Figure BDA0002275705630000031
wherein UpperBound represents the upper limit of the selected cutoff frequency in the matrix M1Coordinate index of vertical axis, LowerBound for selected cutoff frequency lower bound in matrix M1Vertical axis index of vertical axis, sr is sampling frequency of audio, Freqlow,FrequpIs the frequency range in which the audio signal is the principal element.

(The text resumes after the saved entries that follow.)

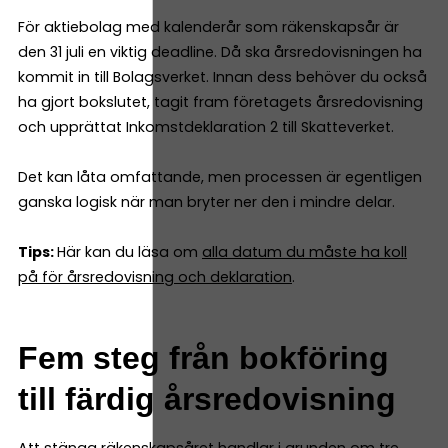
För aktiebolag med kalenderår som räkenskapsår är
den 31 juli en viktig deadline. Då ska årsredovisningen ha
kommit in till Bolagsverket. Innan dess behöver du också
ha gjort bokslutet, tagit fram företagets årsredovisning
och upprättat Inkomstdeklaration 2 till Skatteverket.
Det kan låta omfattande, men processen är egentligen
ganska logisk när man bryter ner den i mindre delar.
Tips:
Här kan du läsa om
alla datum du måste ha koll
på för årsredovisning och deklaration
.
Fem steg från bokföring
till färdig årsredovisning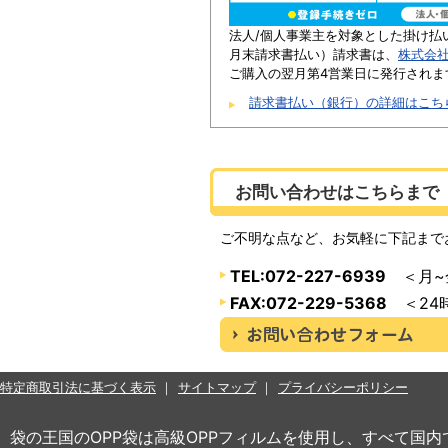
法人/個人事業主を対象とした掛け払
月末請求書払い）請求書は、
株式会
ご購入の翌月第4営業日に発行されま
請求書払い（銀行）の詳細はこち
お問い合わせはこちらまで
ご不明な点など、お気軽に下記まで
TEL:072-227-6939
＜月~金
FAX:072-229-5368
＜24
特定商取引法に基づく表示
サイトマップ
プライバシーポリシー
袋の王国のOPP袋は高級OPPフィルムを使用し、すべて国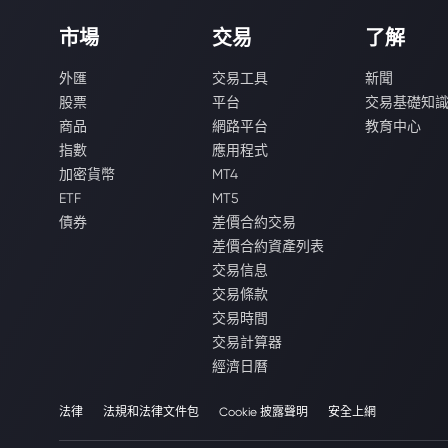
市場
交易
了解
外匯
交易工具
新聞
股票
平台
交易基礎知
商品
網路平台
教育中心
指數
應用程式
加密貨幣
MT4
ETF
MT5
債券
差價合約交易
差價合約資產列表
交易信息
交易條款
交易時間
交易計算器
經濟日曆
法律
法規和法律文件包
Cookie 披露聲明
安全上網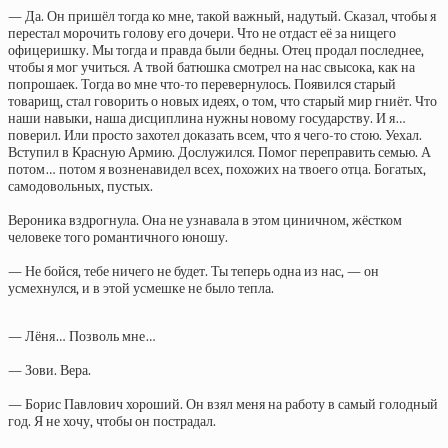
— Да. Он пришёл тогда ко мне, такой важный, надутый. Сказал, чтобы я
перестал морочить голову его дочери. Что не отдаст её за нищего
офицеришку. Мы тогда и правда были бедны. Отец продал последнее,
чтобы я мог учиться. А твой батюшка смотрел на нас свысока, как на
попрошаек. Тогда во мне что-то перевернулось. Появился старый
товарищ, стал говорить о новых идеях, о том, что старый мир гниёт. Что
наши навыки, наша дисциплина нужны новому государству. И я…
поверил. Или просто захотел доказать всем, что я чего-то стою. Уехал.
Вступил в Красную Армию. Дослужился. Помог переправить семью. А
потом… потом я возненавидел всех, похожих на твоего отца. Богатых,
самодовольных, пустых.
Вероника вздрогнула. Она не узнавала в этом циничном, жёстком
человеке того романтичного юношу.
— Не бойся, тебе ничего не будет. Ты теперь одна из нас, — он
усмехнулся, и в этой усмешке не было тепла.
— Лёня… Позволь мне…
— Зови. Вера.
— Борис Павлович хороший. Он взял меня на работу в самый голодный
год. Я не хочу, чтобы он пострадал.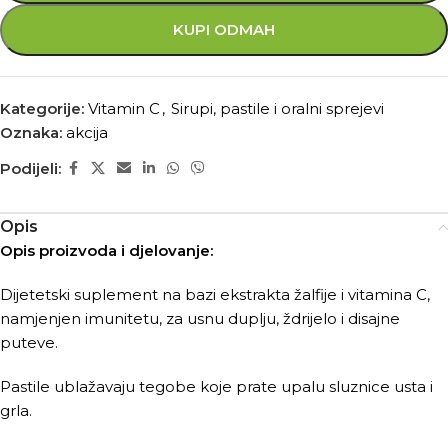
KUPI ODMAH
Kategorije:
Vitamin C
,
Sirupi, pastile i oralni sprejevi
Oznaka:
akcija
Podijeli:
Opis
Opis proizvoda i djelovanje:
Dijetetski suplement na bazi ekstrakta žalfije i vitamina C,
namjenjen imunitetu, za usnu duplju, ždrijelo i disajne
puteve.
Pastile ublažavaju tegobe koje prate upalu sluznice usta i
grla.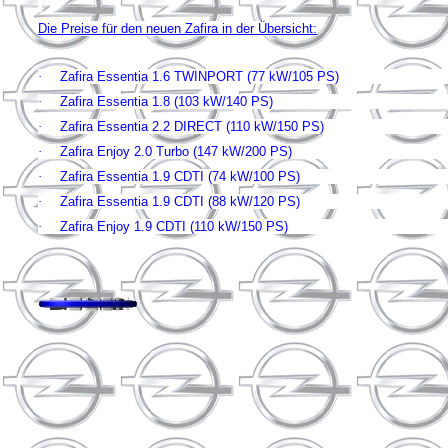
Die Preise für den neuen Zafira in der Übersicht:
·
Zafira Essentia 1.6 TWINPORT (77 kW/105 PS)
·
Zafira Essentia 1.8 (103 kW/140 PS) a
·
Zafira Essentia 2.2 DIRECT (110 kW/150 PS)
·
Zafira Enjoy 2.0 Turbo (147 kW/200 PS) a
·
Zafira Essentia 1.9 CDTI (74 kW/100 PS) 
·
Zafira Essentia 1.9 CDTI (88 kW/120 PS) 
·
Zafira Enjoy 1.9 CDTI (110 kW/150 PS) a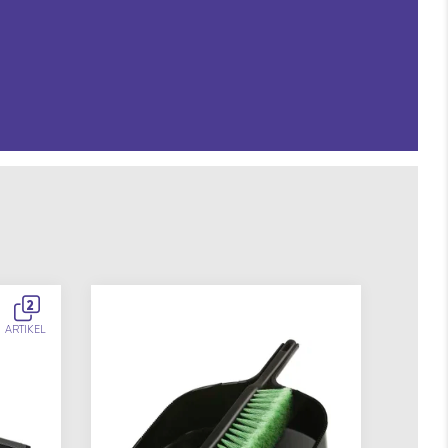
2
ARTIKEL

The method is specific to the wind sweeping sound of the fan blade, for example, a specific scene of the wind sweeping sound segmentation of the fan blade, combines the algorithm result of the voice analysis, and provides an energy feature extraction method which is specific to the wind sweeping sound of the fan blade and has strong generalization and robustness; the audio segmentation method based on the energy characteristics has no parameters, low computation amount and accurate realization of variable speed cutting, and adds a wrong division post-processing mechanism to further improve the accuracy of segmentation. The method simultaneously provides an energy characteristic extraction mode aiming at wind sweeping sound of the blades of the wind turbine generator based on a priori knowledge, and the energy characteristic extraction mode is used as preprocessing and input of segmentation and has strong robustness. Specifically, the audio segmentation method based on signal energy spike identification has the following technical advantages:
(1) the method for extracting the wind sweeping sound energy characteristics of the blades of the wind turbine generator system comprises the steps of performing band-pass filtering on a power spectrum matrix, filtering low-frequency and high-frequency environment noise by taking an energy matrix of a specific frequency section, and taking the sum of the frequency domain energy of each time domain section as the medium-frequency energy characteristics of the wind sweeping sound of the blades. The characteristic can effectively filter noise point interference caused by too many sampling points and environmental sounds, and can extract information capable of stably representing the wind sweeping regularity characteristic of the fan blade from disordered original audio signals;
(2) the method for extracting the features and searching the energy trough by utilizing the peak recognition method provides a parameter-free method, the real-time rotating speed of a fan is not required to be accessed, a threshold value is not required to be set during segmentation, the priori knowledge of the audio is not required, and meanwhile, the real-time segmentation can be carried out without the need of training in advance. A correction mechanism is added after the segmentation, and the segmentation accuracy is further adjusted; the method is rapid, stable and accurate;
(3) the requirement on deployment conditions is low, a sensor does not need to be additionally installed when the draught fan is built, and only the audio acquisition equipment needs to be installed on the periphery of the equipment, so that the engineering deployment cost is saved, and errors caused by signal interference are avoided; the operation can be unaffected when idling/not generating/stopping because real-time rotating speed information is not needed during operation.
Drawings
Fig. 1 shows a diagram of an original audio signal of an audio a in an embodiment.
Fig. 2 shows the mid-frequency energy profile of audio a after vertical summing.
Fig. 3 shows a schematic diagram of finding all valley locations in fig. 2 using a spike identification algorithm.
Fig. 4 shows an effect diagram showing the division points of the audio a in the original waveform diagram.
Fig. 5 shows an effect diagram showing the division points of the audio a in the power spectrogram.
Fig. 6 shows a diagram of the original audio signal of audio B in an embodiment.
Fig. 7 shows the mid-frequency energy profile of audio B after vertical summation.
FIG. 8 shows a schematic diagram of finding all valley locations in FIG. 7 using a spike identification algorithm.
Fig. 9 shows an effect diagram showing the division points of the audio B in the original waveform diagram.
Fig. 10 shows an effect diagram showing the division point of the audio B in the power spectrogram.
Detailed Description
In order to make the objects, technical solutions and advantages of the present invention more apparent, embodiments of the present invention will be described in detail below with reference to the accompanying drawings. It should be noted that the embodiments and features of the embodiments in the present application may be arbitrarily combined with each other without conflict.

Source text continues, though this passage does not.